The original post was about the weakness of all demarcation criteria for what “science” is, or should be, and about the consequent legitimacy, in principle, of natural theology. As Steven Meyer has pointed out (based on pretty standard philosophy of science, his original field) pretty well any criterion of “science v non-science” breaks down at some point. Usually that happens when you stop comparing theoretical physics with fairies and enquire about psychology (the example I used with GD), archaeology or political science. Or as GD pointed out, even about less some substantiated aspects of biology.

But in this post I want to explore not blurred boundaries, but the leakage that occurs, inevitably and probably in the final analysis beneficially, between epistemological categories that nobody disputes to be distinct. In looking for examples, I wanted to include the less “settled” (or more “speculative”) aspects of science to which GD drew attention. But I wanted to avoid the historical sciences like palaeobiology in which the disputes tend to be between philosophical or religious attitudes to a hidden past. I’ll come to them later.

I should point out in passing that even GD’s “settled science” is settled only to the extent that it encompasses the most deeply-seated worldview commitments, and these can and have altered in the past, and might do so again. For example, the mathematical certainty of physics is only as secure as belief in the objective reality of mathematics, which as I’ve discussed in the past is open to dispute. Likewise modern science depends on a conviction that, suitably aided and controlled, our senses give us enough sense of reality for our theories to “save the appearances” lying atop the realities. Other philosophical foundations (eg the Vedantic maya) doubt this presumption. Nevertheless, here I’m considering only our own common worldview, and what ordinary western people regard as sources of knowledge.

So as a hypothetical example, I’m using an idea based on the Iraq war, where total Iraqi casualties were disputed because different scientific models were giving very different estimates. The details don’t matter (and I’ve forgotten them anyway).

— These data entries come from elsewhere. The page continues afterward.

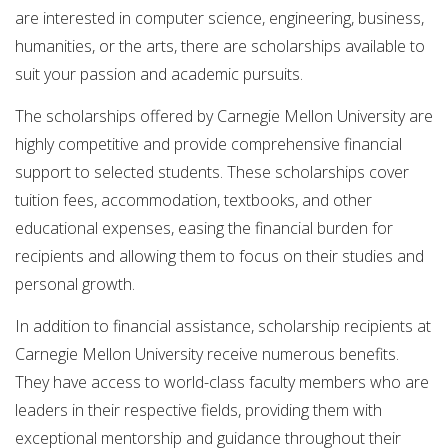
are interested in computer science, engineering, business,
humanities, or the arts, there are scholarships available to
suit your passion and academic pursuits.
The scholarships offered by Carnegie Mellon University are
highly competitive and provide comprehensive financial
support to selected students. These scholarships cover
tuition fees, accommodation, textbooks, and other
educational expenses, easing the financial burden for
recipients and allowing them to focus on their studies and
personal growth.
In addition to financial assistance, scholarship recipients at
Carnegie Mellon University receive numerous benefits.
They have access to world-class faculty members who are
leaders in their respective fields, providing them with
exceptional mentorship and guidance throughout their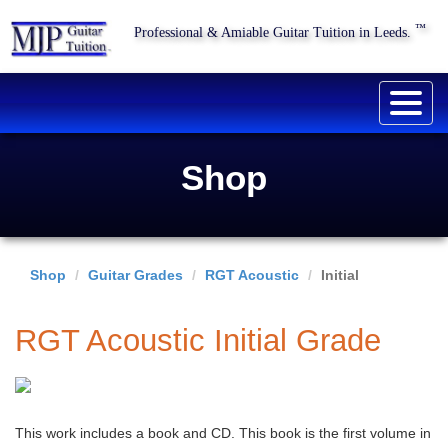
™
Professional & Amiable Guitar Tuition in Leeds.
Togg
navig
Shop
Shop
Guitar Grades
RGT Acoustic
Initial
RGT Acoustic Initial Grade
This work includes a book and CD. This book is the first volume in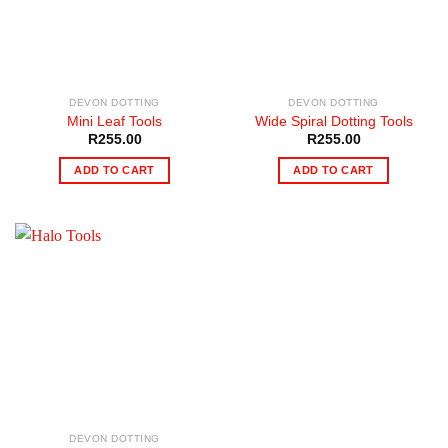
DEVON DOTTING
DEVON DOTTING
Mini Leaf Tools
Wide Spiral Dotting Tools
R
255.00
R
255.00
ADD TO CART
ADD TO CART
DEVON DOTTING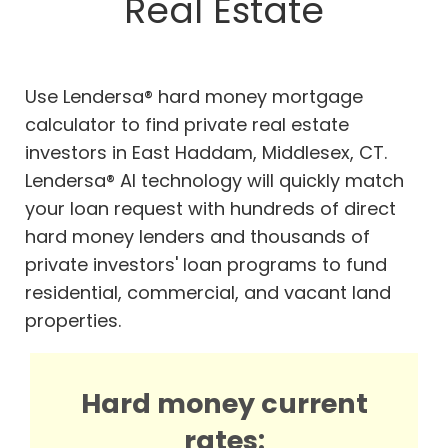
Real Estate
Use Lendersa® hard money mortgage
calculator to find private real estate
investors in East Haddam, Middlesex, CT.
Lendersa® AI technology will quickly match
your loan request with hundreds of direct
hard money lenders and thousands of
private investors' loan programs to fund
residential, commercial, and vacant land
properties.
Hard money current
rates: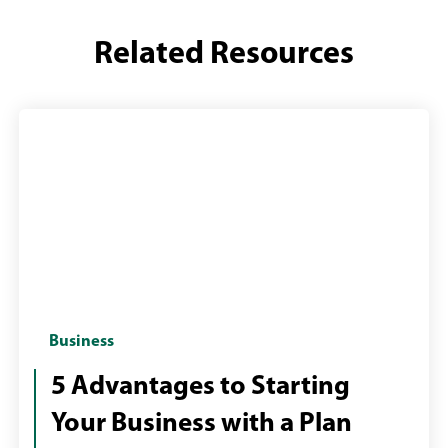
Related Resources
business
Business
man
5 Advantages to Starting
looking
Your Business with a Plan
at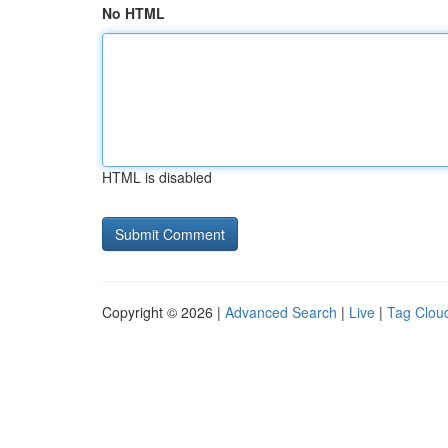
No HTML
HTML is disabled
Copyright © 2026 |
Advanced Search
|
Live
|
Tag Clou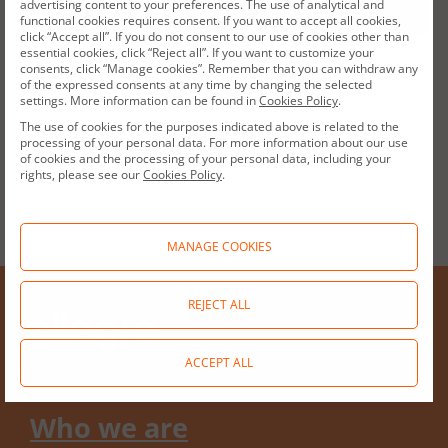
advertising content to your preferences. The use of analytical and
functional cookies requires consent. If you want to accept all cookies,
click “Accept all”. If you do not consent to our use of cookies other than
essential cookies, click “Reject all”. If you want to customize your
consents, click “Manage cookies”. Remember that you can withdraw any
of the expressed consents at any time by changing the selected
Access to our whistleblowing platform
here
settings. More information can be found in
Cookies Policy
.
The use of cookies for the purposes indicated above is related to the
processing of your personal data. For more information about our use
of cookies and the processing of your personal data, including your
rights, please see our
Cookies Policy
.
MANAGE COOKIES
REJECT ALL
ACCEPT ALL
Who we are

But let’s postulate a more localised claim about an alleged, imaginary, atrocity somewhere in this troubled world.

We’ll suppose there’s a repeated claim that a dictator or a terrorist army slaughtered an entire ethnic or religious community living within a certain city. Later on, the city was heavily fought over, many potential witnesses killed and the population scattered across the world. But the initial atrocity is the subject of a war-crimes trial, if it can be proven. But there are virtually no eye-witnesses, and in any case their reports tend to be predictably loaded by their ethnic and religious affiliations. Science must come to the rescue.

OK, so one theory, based on the evidence of official death records and what graves have been found, suggests that if it occurred at all, there were only a moderate number of deaths, with no clear indication that a minority was targeted, and therefore no case to take before a war-trial. It has the advantage of using fairly hard evidence.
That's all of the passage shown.